Benchmarking Skep
This is a maintainer / evaluator tool, not a CLI verb.
Skep deliberately does NOT ship a
skep benchmarktop-level command. Benchmarks run through a script from a checked-out copy of the skep repo; they are not part of the daily user surface. The tool’s always-on observability (tokens_usedon every task, visible inskep task showandskep workspace watch) covers the “what did this cost me?” question for everyday users.
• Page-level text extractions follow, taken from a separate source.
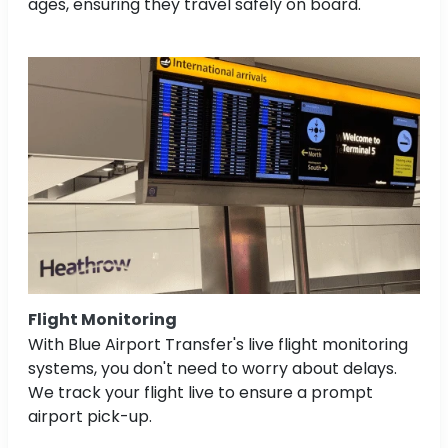
ages, ensuring they travel safely on board.
Flight Monitoring
With Blue Airport Transfer's live flight monitoring
systems, you don't need to worry about delays.
We track your flight live to ensure a prompt
airport pick-up.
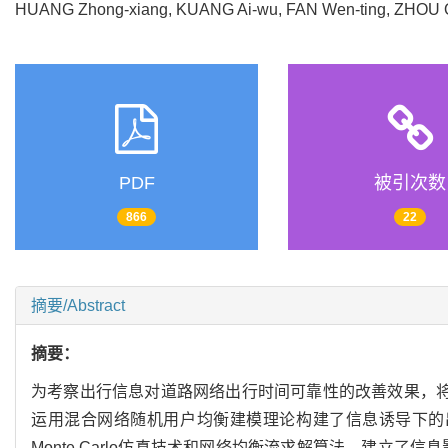
HUANG Zhong-xiang, KUANG Ai-wu, FAN Wen-ting, ZHO
PDF
被引次数
866
22
摘要/Abstract
摘要：
为考察出行信息对道路网络出行时间可靠性的改善效果，将出行
运用混合网络随机用户均衡建模理论构建了信息诱导下的
Monte Carlo仿真技术和网络均衡流求解算法，建立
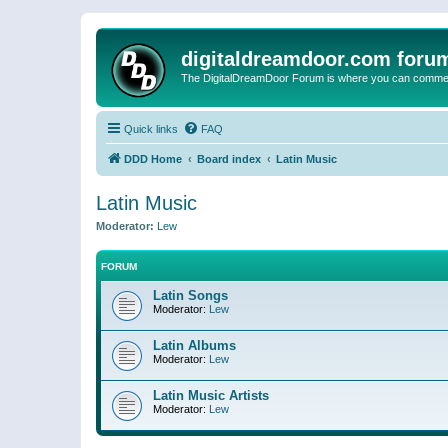
digitaldreamdoor.com foru
The DigitalDreamDoor Forum is where you can comment 
Quick links
FAQ
DDD Home
Board index
Latin Music
Latin Music
Moderator:
Lew
FORUM
Latin Songs
Moderator:
Lew
Latin Albums
Moderator:
Lew
Latin Music Artists
Moderator:
Lew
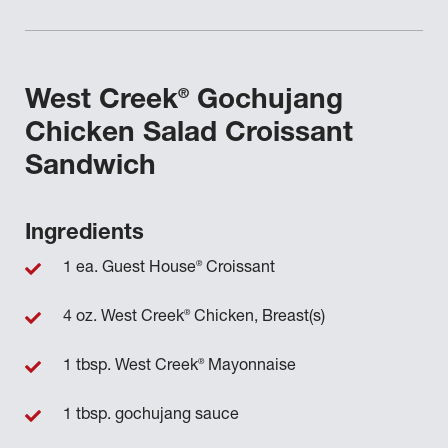
®
West Creek
Gochujang
Chicken Salad Croissant
Sandwich
Ingredients
®
1 ea. Guest House
Croissant
®
4 oz. West Creek
Chicken, Breast(s)
®
1 tbsp. West Creek
Mayonnaise
1 tbsp. gochujang sauce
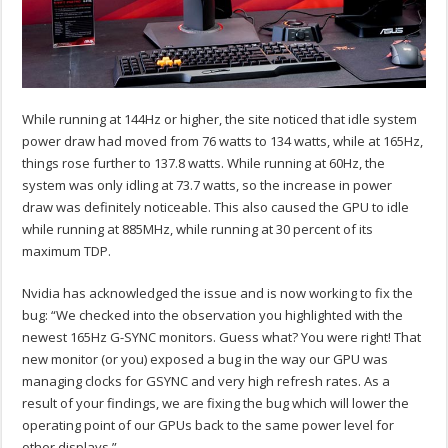
While running at 144Hz or higher, the site noticed that idle system
power draw had moved from 76 watts to 134 watts, while at 165Hz,
things rose further to 137.8 watts. While running at 60Hz, the
system was only idling at 73.7 watts, so the increase in power
draw was definitely noticeable. This also caused the GPU to idle
while running at 885MHz, while running at 30 percent of its
maximum TDP.
Nvidia has acknowledged the issue and is now working to fix the
bug: “We checked into the observation you highlighted with the
newest 165Hz G-SYNC monitors. Guess what? You were right! That
new monitor (or you) exposed a bug in the way our GPU was
managing clocks for GSYNC and very high refresh rates. As a
result of your findings, we are fixing the bug which will lower the
operating point of our GPUs back to the same power level for
other displays.”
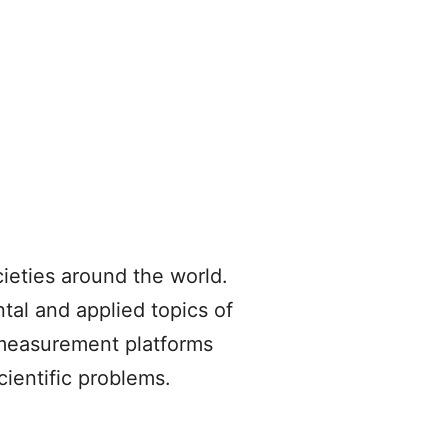
cieties around the world.
tal and applied topics of
 measurement platforms
cientific problems.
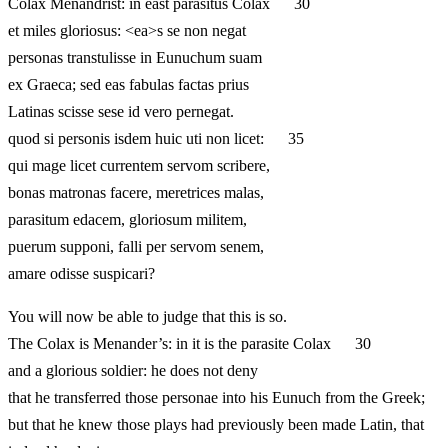
Colax Menandrist: in east parasitus Colax 30
et miles gloriosus: <ea>s se non negat
personas transtulisse in Eunuchum suam
ex Graeca; sed eas fabulas factas prius
Latinas scisse sese id vero pernegat.
quod si personis isdem huic uti non licet: 35
qui mage licet currentem servom scribere,
bonas matronas facere, meretrices malas,
parasitum edacem, gloriosum militem,
puerum supponi, falli per servom senem,
amare odisse suspicari?
You will now be able to judge that this is so.
The Colax is Menander’s: in it is the parasite Colax 30
and a glorious soldier: he does not deny
that he transferred those personae into his Eunuch from the Greek;
but that he knew those plays had previously been made Latin, that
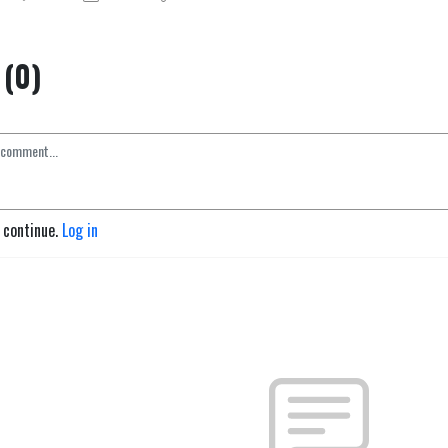
(0)
o continue.
Log in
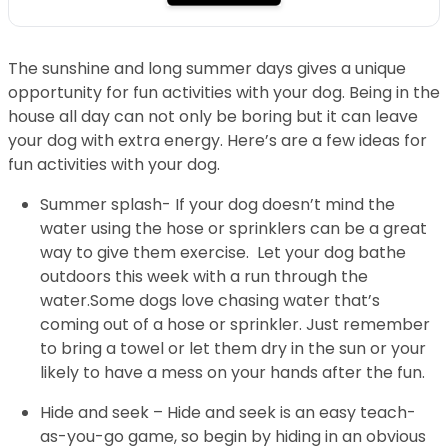
The sunshine and long summer days gives a unique
opportunity for fun activities with your dog. Being in the
house all day can not only be boring but it can leave
your dog with extra energy. Here’s are a few ideas for
fun activities with your dog.
Summer splash- If your dog doesn’t mind the
water using the hose or sprinklers can be a great
way to give them exercise. Let your dog bathe
outdoors this week with a run through the
water.Some dogs love chasing water that’s
coming out of a hose or sprinkler. Just remember
to bring a towel or let them dry in the sun or your
likely to have a mess on your hands after the fun.
Hide and seek – Hide and seek is an easy teach-
as-you-go game, so begin by hiding in an obvious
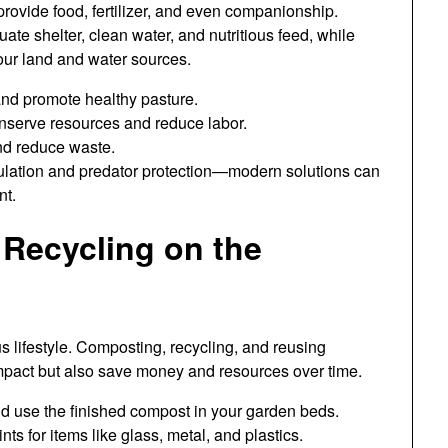
provide food, fertilizer, and even companionship.
e shelter, clean water, and nutritious feed, while
our land and water sources.
and promote healthy pasture.
nserve resources and reduce labor.
nd reduce waste.
sulation and predator protection—modern solutions can
nt.
Recycling on the
s lifestyle. Composting, recycling, and reusing
mpact but also save money and resources over time.
nd use the finished compost in your garden beds.
nts for items like glass, metal, and plastics.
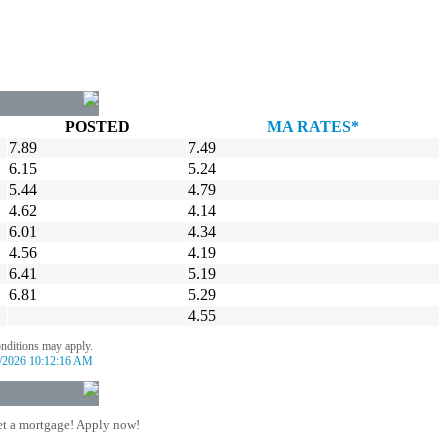
POSTED
MA RATES*
7.89
7.49
6.15
5.24
5.44
4.79
4.62
4.14
6.01
4.34
4.56
4.19
6.41
5.19
6.81
5.29
4.55
onditions may apply.
/2026 10:12:16 AM
t a mortgage! Apply now!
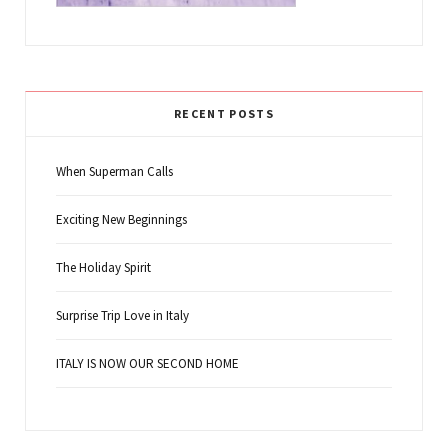
RECENT POSTS
When Superman Calls
Exciting New Beginnings
The Holiday Spirit
Surprise Trip Love in Italy
ITALY IS NOW OUR SECOND HOME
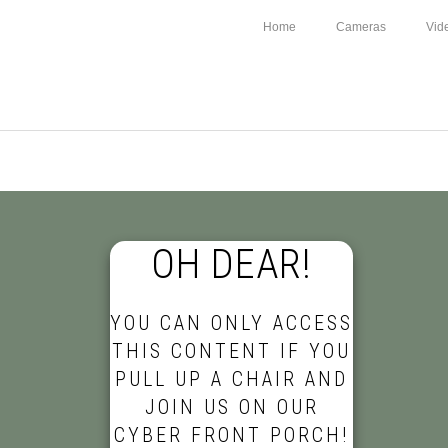
Home
Cameras
Vid
OH DEAR!
YOU CAN ONLY ACCESS
THIS CONTENT IF YOU
PULL UP A CHAIR AND
JOIN US ON OUR
CYBER FRONT PORCH!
The harness inbenchmarks/is for producing reproducible A/B numbers — the kind you put in a blog post or README table.
The harness measures the real token cost of running a task through
Skep vs running the same task with plain claude -p and no Skep MCP.
The three-tier observability policy
Section titled “The three-tier observability policy”| Layer | What | Where it lives | Who runs it |
|---|---|---|---|
| 1. Always-on | tokens_used + tools_used_json on every task row | Built into the executor (internal/agent/session_usage.go) | Runs automatically on every skep task run. No flag, no opt-in. |
| 2. A/B harness | bench.sh + aggregate.go | benchmarks/ in the skep repo | Maintainers and evaluators, manually, once per numbers-producing session |
| 3. No CLI verb | — | — | — |
There is no skep benchmark command, no --benchmark flag on
skep task create, and no --benchmark flag on create_remote_task.
That is intentional and explained at the bottom of this page.
What is measured
Section titled “What is measured”Three numbers per (repo × task):
-
Classifier+plan — one-shot LLM call with a pre-built context from the index. Skep-only; no baseline comparison exists because without skep there is no classifier at all. Captured as wall clock + exit code.
-
Executor baseline — plain
claude -p "<task>" --allowedTools Edit,Write,Bash, no MCP, no pre-built plan. Claude explores the repo withRead/Grep/Globas needed. This is what you’d pay to run the task without skep. -
Executor with MCP — same
claude -p "<task>"but with--mcp-configpointing at skep’s stdio MCP server. Claude can callsearch_symbols,get_file_context,get_call_graph, etc. instead of reading files cold.
The comparison that matters: (classifier + executor_with_MCP) vs
executor_baseline. Skep wins when the sum is smaller.
Running
Section titled “Running”# 1. Build the measurement tool(cd benchmarks/measure && go build -o ../measure.bin .)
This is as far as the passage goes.